Thanks again - I get discharged Tuesday, so maybe Wednesday I'll post more frequently.


----------



## Guest (Jan 11, 2009)

My wife said enjoy the Demerol while you can!


----------



## MCADPD24 (Nov 7, 2008)

Congratulations, Welcome to the world Jake.


----------



## JMB1977 (Nov 24, 2007)

Congrats Kate!! Best wishes to and your family!


----------



## Killjoy (Jun 23, 2003)

Congratulations Kate and family! Welcome to the world, Jake!


----------



## Michele (Aug 30, 2007)

*Congratulations Kate and family!! *


----------



## Barbrady (Aug 5, 2004)

Congrats!!!:t:


----------



## justanotherparatrooper (Aug 27, 2006)

Hows mom and son doing?


----------



## StbbrnMedic (Nov 28, 2008)

I'm dying to see pictures


----------



## kttref (Oct 5, 2004)

Ok..so we've been home since Tuesday...but damn he needs a lot of attention! It's a lot of work, but after all the bitching, I'd do it all over again. You guys will just have to put up with it again hahahahahaha  Life's a bitch isn't it!

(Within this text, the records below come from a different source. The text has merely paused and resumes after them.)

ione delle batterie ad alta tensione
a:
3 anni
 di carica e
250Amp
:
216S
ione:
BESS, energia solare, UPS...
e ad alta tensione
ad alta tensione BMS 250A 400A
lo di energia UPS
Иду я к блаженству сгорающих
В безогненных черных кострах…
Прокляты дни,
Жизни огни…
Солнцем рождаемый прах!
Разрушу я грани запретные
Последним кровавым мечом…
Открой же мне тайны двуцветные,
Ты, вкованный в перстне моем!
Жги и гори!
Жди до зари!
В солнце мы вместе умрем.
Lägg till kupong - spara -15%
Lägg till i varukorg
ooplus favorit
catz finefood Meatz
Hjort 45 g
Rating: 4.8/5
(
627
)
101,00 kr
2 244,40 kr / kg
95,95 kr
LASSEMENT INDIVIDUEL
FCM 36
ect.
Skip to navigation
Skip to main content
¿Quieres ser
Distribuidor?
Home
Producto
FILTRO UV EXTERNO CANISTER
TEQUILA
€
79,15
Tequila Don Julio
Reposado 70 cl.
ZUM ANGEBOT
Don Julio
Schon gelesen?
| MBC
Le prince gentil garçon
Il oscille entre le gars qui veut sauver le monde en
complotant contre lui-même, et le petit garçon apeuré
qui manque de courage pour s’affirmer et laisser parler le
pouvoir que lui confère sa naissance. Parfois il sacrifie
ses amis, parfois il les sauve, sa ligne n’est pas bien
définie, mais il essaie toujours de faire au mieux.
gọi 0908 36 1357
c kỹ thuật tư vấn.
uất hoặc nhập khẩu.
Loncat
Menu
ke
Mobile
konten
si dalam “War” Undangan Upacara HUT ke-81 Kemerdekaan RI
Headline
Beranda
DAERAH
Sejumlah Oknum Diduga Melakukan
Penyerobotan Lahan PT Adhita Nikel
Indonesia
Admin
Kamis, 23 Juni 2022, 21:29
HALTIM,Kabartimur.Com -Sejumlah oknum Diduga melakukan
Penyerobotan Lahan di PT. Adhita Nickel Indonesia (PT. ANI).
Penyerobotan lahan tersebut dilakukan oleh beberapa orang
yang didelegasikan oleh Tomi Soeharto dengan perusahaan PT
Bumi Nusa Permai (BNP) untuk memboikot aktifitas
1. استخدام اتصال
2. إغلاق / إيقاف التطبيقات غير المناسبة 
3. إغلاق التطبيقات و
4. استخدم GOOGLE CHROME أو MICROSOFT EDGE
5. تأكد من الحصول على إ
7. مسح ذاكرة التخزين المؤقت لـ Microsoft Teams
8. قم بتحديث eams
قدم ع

I promise to check in when I can...but my time is few and far between...and I still have 10 pages of a 35 page paper to write in the next 2 weeks!


----------



## RodneyFarva (Jan 18, 2007)

Just glad to see you and your new one are doing well.


----------



## StbbrnMedic (Nov 28, 2008)

lol Welcome to the real fun.
No one tells ya, when you're begging for the pregnancy to be done, about the endless sleepless nights, the cracked nipples, and the little attention whore you love dearly and call your child.

Enjoy it because somewhere down the road you will actually miss it!! lol


----------



## NewEngland2007 (Dec 31, 2005)

Glad to hear you're doing well!


----------



## lpwpd722 (Jun 13, 2006)

Congratulations...good name, I have a son named Jacob.


----------



## fra444 (Nov 23, 2008)

StbbrnMedic said:


> the cracked nipples,


There ya go again! Carcked nipples this, cracked nipples that!

Oh and way to go Kate! Thrilled to hear your both doing well! Just watch out for those cracked nipples!


----------



## Gil (Jun 15, 1998)

Congratulations Kate!


----------



## kttref (Oct 5, 2004)

Thankfully no cracked nipples yet...


Thanks for checking in Gil! You were the last person I expecting to hear anything from right now


----------



## Guest (Jan 21, 2009)

kttref said:


> Thankfully no cracked nipples yet...


TMI!! TMI!! lalalalalalalalalalalalalala


----------